James Cheng Architects, representatives for that project, have agreed and officially withdrew the application on Wednesday.
Richmond first adopted its No. 5 Road Backlands Policy in 1990. The policy allowed for assembly uses on an isolated, narrow strip of farmland, located between No.5 Road and Highway 99. Religious and educational institutions requiring large parcels of land may locate in the area, with the provision that they must actively farm the backlands of their property.
Much of the lands might have sat dormant otherwise, due to agricultural viability challenges.
A review will examine how the policy is working and what improvements may be needed, including appropriate land uses, massing, height and densities, traffic management, servicing implications, sustainability issues and other matters.
The review will complement the Official Community Plan update now underway, which will establish community needs through 2041.

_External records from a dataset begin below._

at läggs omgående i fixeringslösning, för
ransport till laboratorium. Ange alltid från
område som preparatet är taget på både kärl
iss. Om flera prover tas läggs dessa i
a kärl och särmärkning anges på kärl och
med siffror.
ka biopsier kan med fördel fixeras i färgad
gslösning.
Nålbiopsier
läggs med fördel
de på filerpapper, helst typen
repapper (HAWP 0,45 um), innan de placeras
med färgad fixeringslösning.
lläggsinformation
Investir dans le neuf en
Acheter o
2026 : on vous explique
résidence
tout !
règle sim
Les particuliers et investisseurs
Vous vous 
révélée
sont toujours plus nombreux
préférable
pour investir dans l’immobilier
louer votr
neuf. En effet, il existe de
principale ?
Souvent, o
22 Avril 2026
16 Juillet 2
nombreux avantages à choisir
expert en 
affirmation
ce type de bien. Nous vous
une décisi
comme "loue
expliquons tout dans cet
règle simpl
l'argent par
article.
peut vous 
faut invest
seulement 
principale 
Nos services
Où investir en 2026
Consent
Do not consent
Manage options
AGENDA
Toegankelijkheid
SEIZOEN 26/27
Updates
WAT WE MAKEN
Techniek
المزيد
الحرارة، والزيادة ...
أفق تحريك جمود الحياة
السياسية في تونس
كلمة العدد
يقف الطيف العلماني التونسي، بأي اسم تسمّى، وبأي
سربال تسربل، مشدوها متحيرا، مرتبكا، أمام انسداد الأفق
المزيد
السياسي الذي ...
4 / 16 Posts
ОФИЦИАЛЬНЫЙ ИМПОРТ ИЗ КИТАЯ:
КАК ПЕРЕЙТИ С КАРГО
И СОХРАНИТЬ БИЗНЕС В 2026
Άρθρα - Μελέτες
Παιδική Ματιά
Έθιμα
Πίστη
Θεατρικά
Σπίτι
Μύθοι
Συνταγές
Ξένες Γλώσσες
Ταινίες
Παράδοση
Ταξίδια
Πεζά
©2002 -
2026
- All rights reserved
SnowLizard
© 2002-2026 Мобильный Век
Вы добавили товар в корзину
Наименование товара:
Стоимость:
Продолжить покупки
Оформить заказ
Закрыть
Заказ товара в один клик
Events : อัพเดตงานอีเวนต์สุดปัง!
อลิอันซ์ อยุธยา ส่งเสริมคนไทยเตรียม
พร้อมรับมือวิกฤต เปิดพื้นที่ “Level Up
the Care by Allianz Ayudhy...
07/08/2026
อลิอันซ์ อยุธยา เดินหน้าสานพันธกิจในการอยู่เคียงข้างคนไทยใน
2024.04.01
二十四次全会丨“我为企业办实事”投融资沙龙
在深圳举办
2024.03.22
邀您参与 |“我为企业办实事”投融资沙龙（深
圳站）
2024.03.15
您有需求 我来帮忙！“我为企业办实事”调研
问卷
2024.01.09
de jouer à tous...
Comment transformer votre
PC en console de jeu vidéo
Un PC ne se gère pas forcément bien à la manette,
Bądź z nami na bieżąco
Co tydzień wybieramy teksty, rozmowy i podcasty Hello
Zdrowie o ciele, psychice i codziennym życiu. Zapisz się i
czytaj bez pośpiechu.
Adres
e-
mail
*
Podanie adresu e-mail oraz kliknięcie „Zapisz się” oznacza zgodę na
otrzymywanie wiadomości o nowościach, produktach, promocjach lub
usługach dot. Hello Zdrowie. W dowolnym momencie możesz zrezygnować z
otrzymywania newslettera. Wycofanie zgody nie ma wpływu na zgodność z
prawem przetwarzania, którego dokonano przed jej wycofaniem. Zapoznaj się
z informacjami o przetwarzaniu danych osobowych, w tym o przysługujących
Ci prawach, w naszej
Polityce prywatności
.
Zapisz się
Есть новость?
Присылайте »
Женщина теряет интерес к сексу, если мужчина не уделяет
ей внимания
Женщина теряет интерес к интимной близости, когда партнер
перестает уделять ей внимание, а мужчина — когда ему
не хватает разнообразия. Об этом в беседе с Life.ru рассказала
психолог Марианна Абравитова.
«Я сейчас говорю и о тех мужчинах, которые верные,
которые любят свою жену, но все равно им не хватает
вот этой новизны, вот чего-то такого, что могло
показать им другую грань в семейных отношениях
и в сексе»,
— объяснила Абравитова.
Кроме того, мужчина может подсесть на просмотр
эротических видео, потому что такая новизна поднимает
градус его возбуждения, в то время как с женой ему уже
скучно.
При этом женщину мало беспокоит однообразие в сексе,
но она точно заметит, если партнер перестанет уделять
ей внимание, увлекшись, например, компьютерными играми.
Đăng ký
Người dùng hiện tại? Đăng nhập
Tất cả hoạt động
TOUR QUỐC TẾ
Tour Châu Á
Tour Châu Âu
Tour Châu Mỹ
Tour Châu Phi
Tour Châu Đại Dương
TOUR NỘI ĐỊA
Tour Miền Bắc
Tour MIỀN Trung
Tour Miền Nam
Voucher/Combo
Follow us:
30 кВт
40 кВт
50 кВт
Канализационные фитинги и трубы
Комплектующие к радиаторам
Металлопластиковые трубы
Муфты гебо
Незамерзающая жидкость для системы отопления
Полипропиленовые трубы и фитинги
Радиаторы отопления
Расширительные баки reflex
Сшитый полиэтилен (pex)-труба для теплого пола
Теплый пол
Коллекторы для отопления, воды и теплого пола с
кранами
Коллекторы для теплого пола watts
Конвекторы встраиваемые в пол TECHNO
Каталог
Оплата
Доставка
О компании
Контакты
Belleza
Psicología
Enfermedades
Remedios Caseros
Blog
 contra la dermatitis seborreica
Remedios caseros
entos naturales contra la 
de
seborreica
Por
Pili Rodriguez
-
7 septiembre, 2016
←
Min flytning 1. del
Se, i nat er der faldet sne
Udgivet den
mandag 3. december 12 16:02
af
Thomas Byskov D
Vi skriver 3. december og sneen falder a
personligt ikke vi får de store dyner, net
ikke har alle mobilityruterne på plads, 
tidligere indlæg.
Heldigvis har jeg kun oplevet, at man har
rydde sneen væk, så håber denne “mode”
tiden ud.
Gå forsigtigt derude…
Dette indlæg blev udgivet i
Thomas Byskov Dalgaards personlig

“The No. 5 Road Backlands Policy has been amended a number of times with respect to farming requirements since its initial adoption,” said Joe Erceg, general manager, planning and development for the City of Richmond.
“The latest development application for the area calls for a larger scale of development and greater building heights than were envisioned when the policy was first adopted. It’s appropriate that we review the policy and what our future objectives are for this area.”
Planning staff will develop terms of reference for the review, including community consultation, which will be brought forward to council in the spring of 2011.
The review is expected to be completed in 2012. Any new development applications for the area will be considered once the review is complete.